Trauma team activation criteria: aiming for 90% and above
Background:
As trauma patients require immediate access to specialized care, trauma team activation (TTA) criteria were developed with the goal of ensuring the necessary resources are immediately available. Criteria are based on mechanism of injury and presenting physiologic criteria, anatomic criteria or special considerations. This triggers a system-wide response to respond immediately to the acutely injured trauma patient. A compliance of 90% or higher is required at all times.
Methods:
A retrospective analysis examined the compliance of TTAs for patients who met the criteria. Owing to low compliance, TTA criteria were updated to align with local destination guidelines and Centers for Disease Control and Prevention recommendations.

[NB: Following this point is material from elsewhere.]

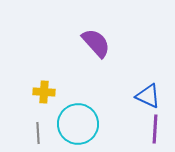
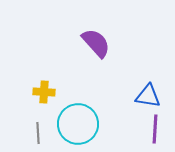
blue triangle: rotated 16 degrees counterclockwise
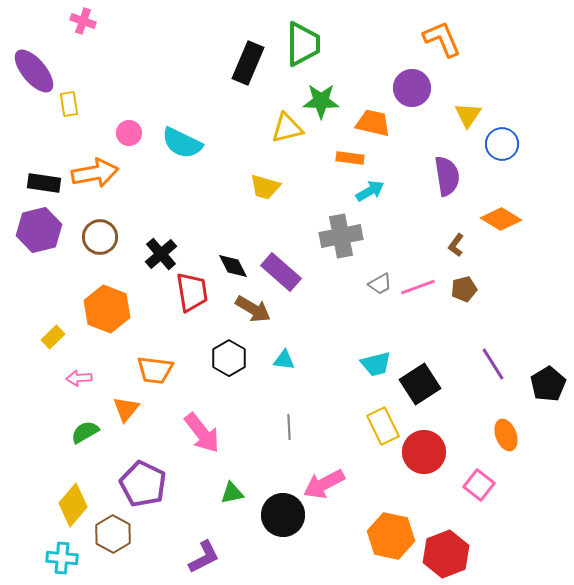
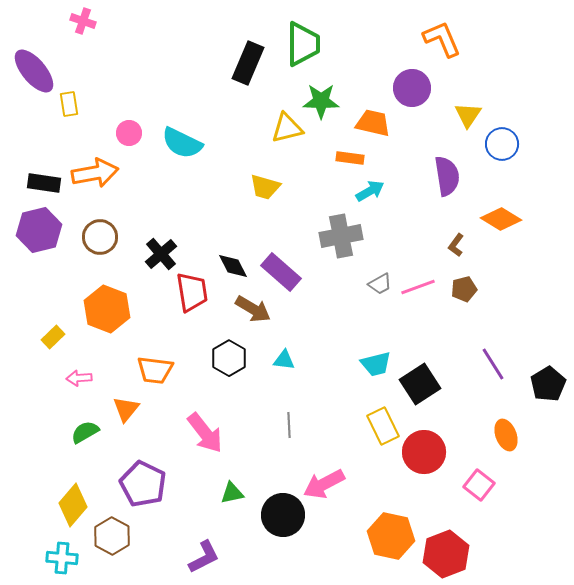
gray line at (289, 427): moved 2 px up
pink arrow at (202, 433): moved 3 px right
brown hexagon at (113, 534): moved 1 px left, 2 px down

A decision support tool was created to assist emergency staff to determine if patients met criteria on arrival and subsequently initiate a TTA. Additional reference material (lanyard cards and emergency department [ED] memo, used by charge nurses to collect information about incoming patients) were all updated for consistency.
Results:
In collaboration with the ED, the trauma team developed TTA criteria to ensure that the resources necessary to address the clinical needs of injured patients are immediately available. With the goal of improving the compliance of TTA to 90% and to meet the core indicator threshold for Accreditation Canada’s Trauma Distinction for patients who meet criteria, the compliance rate improved from 77%–89% to 91%–100%. The reference material for the ED at Vancouver General Hospital served as a guide that the team used in real time to guide decision-making. All missed activation cases were reviewed collaboratively between the trauma team and ED to determine the cause and areas of improvement.
Conclusion:
Activating a TTA provides immediate resources to seriously injured trauma patients, and is vital to saving lives. By creating a decision support tool and revising reference material available in the ED, TTA compliance for patients who meet criteria improved from 77%–89% to 91%–100%. The reference material serves as a guideline to activate and assemble the trauma team in order to expedite care of critical or seriously injured patients who require rapid, organized trauma resuscitation, evaluation and stabilization to promote optimal outcomes.